---------- STUDY MATERIAL ----------

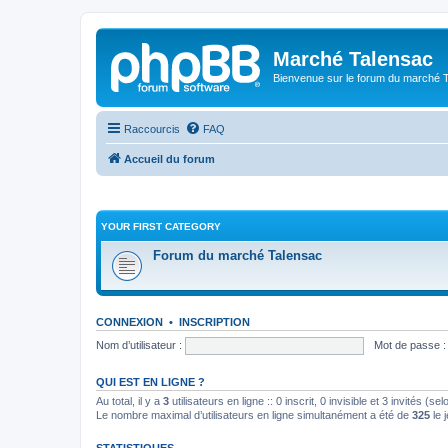
Marché Talensac
Bienvenue sur le forum du marché 
Raccourcis
FAQ
Accueil du forum
YOUR FIRST CATEGORY
Forum du marché Talensac
CONNEXION
•
INSCRIPTION
Nom d’utilisateur :
Mot de passe :
QUI EST EN LIGNE ?
Au total, il y a
3
utilisateurs en ligne :: 0 inscrit, 0 invisible et 3 invités (
Le nombre maximal d’utilisateurs en ligne simultanément a été de
325
le 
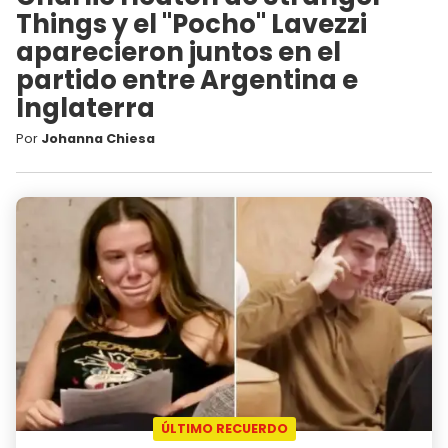
Things y el "Pocho" Lavezzi
aparecieron juntos en el
partido entre Argentina e
Inglaterra
Por
Johanna Chiesa
ÚLTIMO RECUERDO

----------

The whole listing above should be restated word for word, minus any images.

▶ [RESPONSE AREA]
Marché Talensac
Bienvenue sur le forum du marché 
Raccourcis
FAQ
Accueil du forum
YOUR FIRST CATEGORY
Forum du marché Talensac
CONNEXION
•
INSCRIPTION
Nom d’utilisateur :
Mot de passe :
QUI EST EN LIGNE ?
Au total, il y a
3
utilisateurs en ligne :: 0 inscrit, 0 invisible et 3 invités (
Le nombre maximal d’utilisateurs en ligne simultanément a été de
325
le 
Things y el "Pocho" Lavezzi
aparecieron juntos en el
partido entre Argentina e
Inglaterra
Por
Johanna Chiesa
ÚLTIMO RECUERDO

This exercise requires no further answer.